### How to complete this task
Output only an exact transcription of the line containing "November 2017" and all lines that follow it in the data below.

── Dataset entries ──

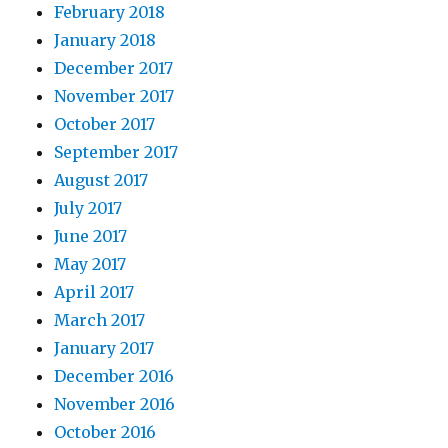
February 2018
January 2018
December 2017
November 2017
October 2017
September 2017
August 2017
July 2017
June 2017
May 2017
April 2017
March 2017
January 2017
December 2016
November 2016
October 2016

───

### Solution to the problem
November 2017
October 2017
September 2017
August 2017
July 2017
June 2017
May 2017
April 2017
March 2017
January 2017
December 2016
November 2016
October 2016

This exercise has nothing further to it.